WORK TASK
The required answer is each line in the entries below where "août" occurs.

+++ MATERIAL PROVIDED +++

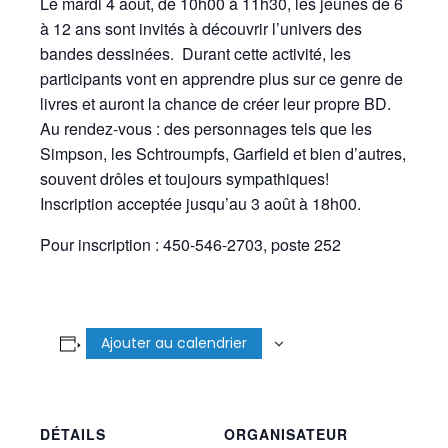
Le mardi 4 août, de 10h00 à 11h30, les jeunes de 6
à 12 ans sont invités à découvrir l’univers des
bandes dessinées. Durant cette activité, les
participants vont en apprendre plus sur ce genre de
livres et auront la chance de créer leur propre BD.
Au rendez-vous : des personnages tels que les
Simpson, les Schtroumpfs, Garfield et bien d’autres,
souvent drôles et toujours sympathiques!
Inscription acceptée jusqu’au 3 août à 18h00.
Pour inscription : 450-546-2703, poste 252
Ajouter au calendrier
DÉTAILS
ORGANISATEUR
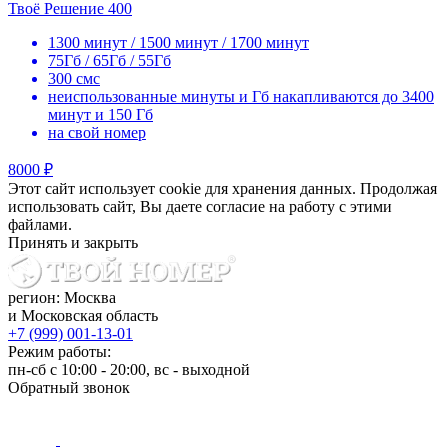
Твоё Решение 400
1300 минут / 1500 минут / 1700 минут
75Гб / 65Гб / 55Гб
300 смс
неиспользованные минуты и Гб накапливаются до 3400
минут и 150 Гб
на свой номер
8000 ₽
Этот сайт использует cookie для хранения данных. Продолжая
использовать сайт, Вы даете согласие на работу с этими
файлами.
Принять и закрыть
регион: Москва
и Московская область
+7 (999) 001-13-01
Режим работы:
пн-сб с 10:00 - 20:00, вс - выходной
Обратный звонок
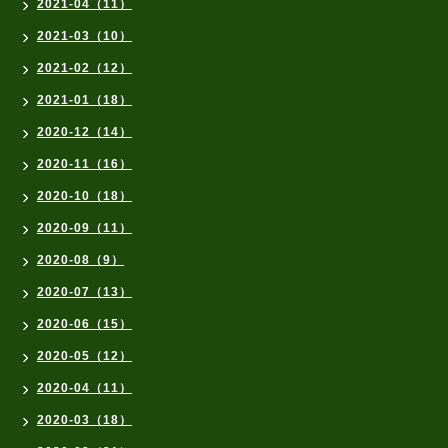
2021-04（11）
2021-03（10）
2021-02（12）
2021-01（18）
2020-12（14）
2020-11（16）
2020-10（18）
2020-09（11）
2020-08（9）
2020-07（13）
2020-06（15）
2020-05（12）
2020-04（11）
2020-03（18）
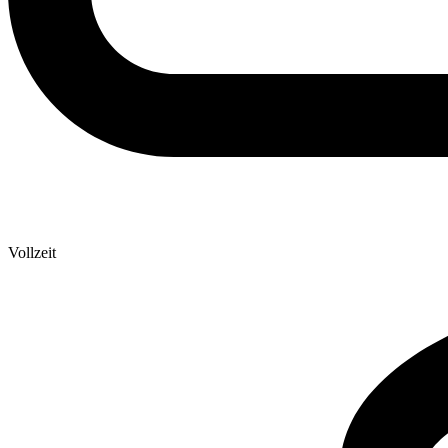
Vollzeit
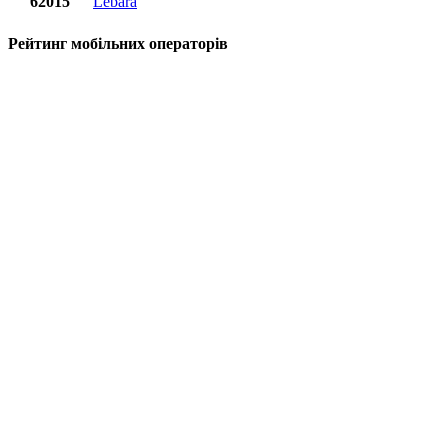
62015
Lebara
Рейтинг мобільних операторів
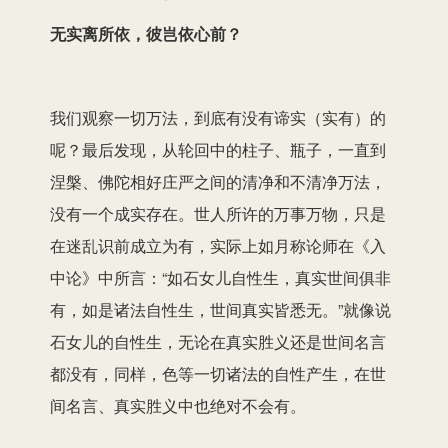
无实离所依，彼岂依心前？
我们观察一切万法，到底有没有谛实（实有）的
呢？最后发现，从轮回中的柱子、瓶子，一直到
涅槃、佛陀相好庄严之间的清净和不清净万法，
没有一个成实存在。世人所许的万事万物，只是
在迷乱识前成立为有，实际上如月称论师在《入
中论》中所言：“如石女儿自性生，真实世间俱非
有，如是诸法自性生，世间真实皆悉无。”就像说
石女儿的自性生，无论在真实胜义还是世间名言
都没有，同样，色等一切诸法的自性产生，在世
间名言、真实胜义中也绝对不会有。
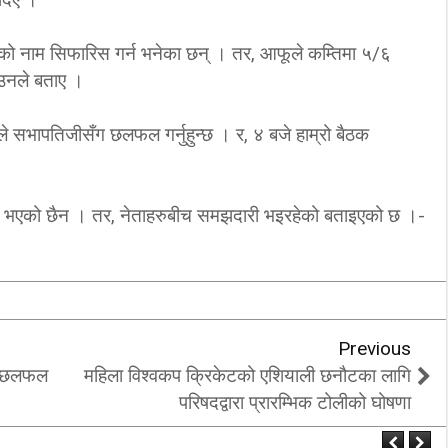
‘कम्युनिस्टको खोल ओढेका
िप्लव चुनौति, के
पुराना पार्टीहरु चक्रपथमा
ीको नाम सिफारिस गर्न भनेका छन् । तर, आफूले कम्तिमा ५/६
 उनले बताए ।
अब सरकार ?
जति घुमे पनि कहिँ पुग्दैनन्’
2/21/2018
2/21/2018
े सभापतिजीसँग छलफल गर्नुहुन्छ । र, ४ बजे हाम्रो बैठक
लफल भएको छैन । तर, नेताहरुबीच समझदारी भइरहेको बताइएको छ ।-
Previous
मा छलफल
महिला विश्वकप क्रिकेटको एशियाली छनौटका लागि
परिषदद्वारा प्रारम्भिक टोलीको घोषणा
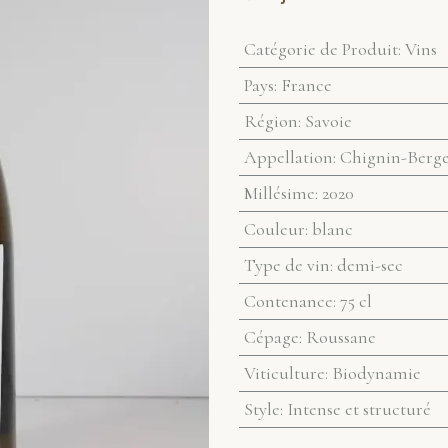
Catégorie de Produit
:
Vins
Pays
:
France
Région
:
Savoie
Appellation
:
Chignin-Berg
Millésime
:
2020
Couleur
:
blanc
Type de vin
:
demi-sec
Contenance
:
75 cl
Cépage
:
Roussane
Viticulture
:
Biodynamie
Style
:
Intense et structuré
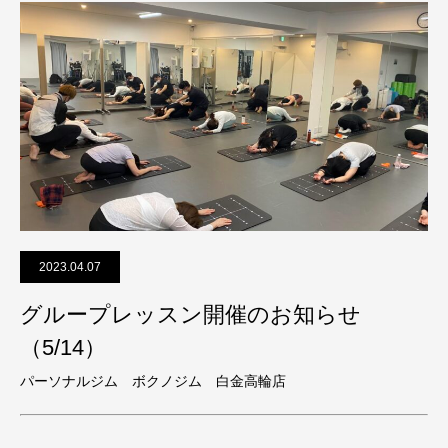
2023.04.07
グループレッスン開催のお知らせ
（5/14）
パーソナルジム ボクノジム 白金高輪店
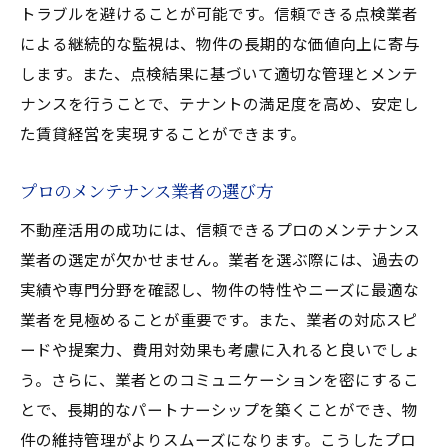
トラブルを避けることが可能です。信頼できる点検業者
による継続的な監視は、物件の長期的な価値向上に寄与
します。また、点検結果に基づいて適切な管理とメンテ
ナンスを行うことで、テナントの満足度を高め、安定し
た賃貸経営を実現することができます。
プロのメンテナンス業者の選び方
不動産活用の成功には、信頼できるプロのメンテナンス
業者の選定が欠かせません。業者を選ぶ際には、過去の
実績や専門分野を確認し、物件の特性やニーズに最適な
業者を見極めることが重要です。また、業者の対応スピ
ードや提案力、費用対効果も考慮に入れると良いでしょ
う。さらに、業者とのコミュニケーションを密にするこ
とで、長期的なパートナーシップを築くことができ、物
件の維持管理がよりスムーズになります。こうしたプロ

+++

RESULT OF THE TASK
Le mardi 4 août, de 10h00 à 11h30, les jeunes de 6
Inscription acceptée jusqu’au 3 août à 18h00.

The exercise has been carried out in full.